What is a telemetry pipeline?

A computer monitor icon with a download symbol is shown, connected to three document icons, representing a streamlined telemetry pipeline. The background features binary code.

Blog

The explosion of telemetry data emitted from cloud native applications has created a need to better manage that data as it is collected and routed to backends for storage. Enter the telemetry pipeline. Read on to learn about this critical technology.

On: May 30, 2024

11 MINS READ

The shift to cloud native creates a new need for data management

With the move to cloud native applications and microservices architecture, the volume of data generated has exploded. By some estimations, cloud native environments emit 10x and 100x more data than traditional VM-based environments.

Yet, logs, metrics, traces, and event data (collectively known as telemetry or observability data) all contain information that teams need to monitor performance, troubleshoot issues, and reduce mean time to remediate (MTTR). The ever-increasing volume of data makes it harder for teams to locate actionable insights amongst all the noise and increases the costs of storing and analyzing the data.

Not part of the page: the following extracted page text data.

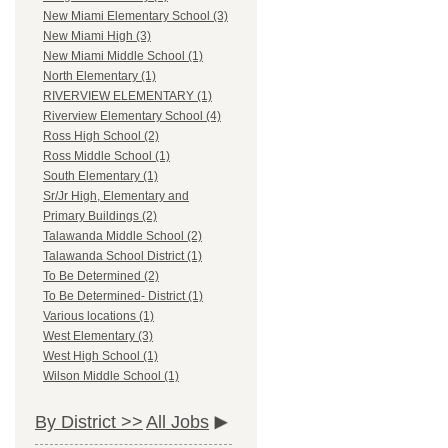
New Miami Elementary School (3)
New Miami High (3)
New Miami Middle School (1)
North Elementary (1)
RIVERVIEW ELEMENTARY (1)
Riverview Elementary School (4)
Ross High School (2)
Ross Middle School (1)
South Elementary (1)
Sr/Jr High, Elementary and
Primary Buildings (2)
Talawanda Middle School (2)
Talawanda School District (1)
To Be Determined (2)
To Be Determined- District (1)
Various locations (1)
West Elementary (3)
West High School (1)
Wilson Middle School (1)
By District >>
All Jobs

Today, many companies leverage observability and Security Information and Event Management (SIEM) platforms to collect, store, and analyze telemetry data. However, with the increase in data volume, data sources, and data destinations, companies need more comprehensive tools to collect, transform, and route telemetry data before sending it to these backend systems.

Enter the telemetry pipeline. Telemetry pipelines enable organizations to receive data from multiple sources, enrich, transform, redact, and reduce it before routing it to its intended destinations for storage and analysis. The result is that organizations are able to control their data from collection to backend destination, reducing the complexity of managing multiple pipelines, reducing the volume of data sent to backend systems, and decreasing backend costs.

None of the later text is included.